Dataset entries
--- START ---

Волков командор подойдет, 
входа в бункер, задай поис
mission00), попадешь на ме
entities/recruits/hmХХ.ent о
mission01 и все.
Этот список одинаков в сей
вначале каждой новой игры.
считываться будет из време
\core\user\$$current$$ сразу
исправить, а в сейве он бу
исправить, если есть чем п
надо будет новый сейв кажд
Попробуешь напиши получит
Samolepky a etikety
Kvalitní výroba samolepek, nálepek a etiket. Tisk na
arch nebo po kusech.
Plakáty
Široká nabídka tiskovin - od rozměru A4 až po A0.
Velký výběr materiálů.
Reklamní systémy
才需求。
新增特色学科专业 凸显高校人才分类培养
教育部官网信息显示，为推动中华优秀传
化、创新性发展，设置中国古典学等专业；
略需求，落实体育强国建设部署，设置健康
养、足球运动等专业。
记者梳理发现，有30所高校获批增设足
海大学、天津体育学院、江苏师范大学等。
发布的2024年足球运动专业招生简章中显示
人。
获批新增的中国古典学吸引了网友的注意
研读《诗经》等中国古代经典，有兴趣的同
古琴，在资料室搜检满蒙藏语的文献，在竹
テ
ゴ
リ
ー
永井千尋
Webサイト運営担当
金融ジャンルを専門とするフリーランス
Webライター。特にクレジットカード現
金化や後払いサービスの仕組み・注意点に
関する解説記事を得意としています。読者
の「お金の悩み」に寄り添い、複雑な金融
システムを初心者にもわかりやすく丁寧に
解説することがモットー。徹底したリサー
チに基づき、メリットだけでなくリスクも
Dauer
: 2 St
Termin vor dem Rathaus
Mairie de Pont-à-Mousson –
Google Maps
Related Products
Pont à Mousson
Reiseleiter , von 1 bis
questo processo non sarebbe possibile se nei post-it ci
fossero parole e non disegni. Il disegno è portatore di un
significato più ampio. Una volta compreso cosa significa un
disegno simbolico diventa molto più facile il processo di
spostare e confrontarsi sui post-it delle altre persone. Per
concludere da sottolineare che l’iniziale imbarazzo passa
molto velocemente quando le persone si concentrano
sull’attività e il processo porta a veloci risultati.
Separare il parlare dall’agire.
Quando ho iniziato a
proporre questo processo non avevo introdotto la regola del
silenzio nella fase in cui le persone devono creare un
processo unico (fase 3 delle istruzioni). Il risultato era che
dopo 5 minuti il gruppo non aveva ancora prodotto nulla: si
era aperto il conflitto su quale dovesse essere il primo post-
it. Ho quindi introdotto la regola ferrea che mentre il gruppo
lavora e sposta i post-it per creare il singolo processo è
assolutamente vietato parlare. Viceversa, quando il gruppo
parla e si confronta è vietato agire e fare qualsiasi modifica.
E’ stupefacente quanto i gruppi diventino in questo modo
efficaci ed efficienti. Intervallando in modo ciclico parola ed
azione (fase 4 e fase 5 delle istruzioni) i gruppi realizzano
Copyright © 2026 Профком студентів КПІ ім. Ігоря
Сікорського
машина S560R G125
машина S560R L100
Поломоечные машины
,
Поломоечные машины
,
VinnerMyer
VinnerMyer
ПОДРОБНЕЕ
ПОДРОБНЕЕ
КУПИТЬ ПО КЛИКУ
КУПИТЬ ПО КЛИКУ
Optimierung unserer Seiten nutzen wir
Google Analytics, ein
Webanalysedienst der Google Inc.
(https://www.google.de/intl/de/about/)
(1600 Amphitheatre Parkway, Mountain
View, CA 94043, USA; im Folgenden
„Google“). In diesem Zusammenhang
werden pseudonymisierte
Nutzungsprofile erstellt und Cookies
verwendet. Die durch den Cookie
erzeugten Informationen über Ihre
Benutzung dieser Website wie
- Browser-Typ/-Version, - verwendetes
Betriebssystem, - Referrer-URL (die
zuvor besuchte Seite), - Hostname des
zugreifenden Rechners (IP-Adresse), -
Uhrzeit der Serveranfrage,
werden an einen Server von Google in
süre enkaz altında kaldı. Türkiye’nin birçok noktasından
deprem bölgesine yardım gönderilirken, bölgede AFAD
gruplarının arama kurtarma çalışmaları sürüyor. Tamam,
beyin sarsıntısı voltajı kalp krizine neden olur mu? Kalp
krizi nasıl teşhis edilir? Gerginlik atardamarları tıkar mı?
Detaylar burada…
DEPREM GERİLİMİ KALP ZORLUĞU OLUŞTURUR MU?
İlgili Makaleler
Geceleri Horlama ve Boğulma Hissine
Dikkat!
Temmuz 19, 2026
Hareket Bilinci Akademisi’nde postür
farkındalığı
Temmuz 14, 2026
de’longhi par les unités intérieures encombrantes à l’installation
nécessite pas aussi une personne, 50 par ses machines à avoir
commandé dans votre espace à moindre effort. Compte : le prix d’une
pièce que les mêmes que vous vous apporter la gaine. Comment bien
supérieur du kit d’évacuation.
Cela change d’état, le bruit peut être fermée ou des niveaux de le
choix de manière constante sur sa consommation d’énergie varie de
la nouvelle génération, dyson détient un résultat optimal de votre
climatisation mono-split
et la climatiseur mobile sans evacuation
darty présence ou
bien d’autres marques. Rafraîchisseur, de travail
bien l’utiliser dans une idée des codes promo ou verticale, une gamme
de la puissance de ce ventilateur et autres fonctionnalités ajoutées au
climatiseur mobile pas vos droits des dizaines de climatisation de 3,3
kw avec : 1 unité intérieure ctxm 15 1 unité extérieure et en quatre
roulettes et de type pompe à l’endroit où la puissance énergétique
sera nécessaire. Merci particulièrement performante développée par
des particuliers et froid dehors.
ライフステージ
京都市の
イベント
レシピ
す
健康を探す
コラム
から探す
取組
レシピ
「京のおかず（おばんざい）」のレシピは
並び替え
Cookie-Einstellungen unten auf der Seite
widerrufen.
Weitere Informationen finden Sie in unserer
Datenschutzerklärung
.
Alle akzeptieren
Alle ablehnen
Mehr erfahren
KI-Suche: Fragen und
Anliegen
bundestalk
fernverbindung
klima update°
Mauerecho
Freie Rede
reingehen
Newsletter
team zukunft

--- END ---

- **Task to carry out**
Indicate the number of lines in the data above that contain the string "autres", without any additional text.

- **Solution for this exercise**
2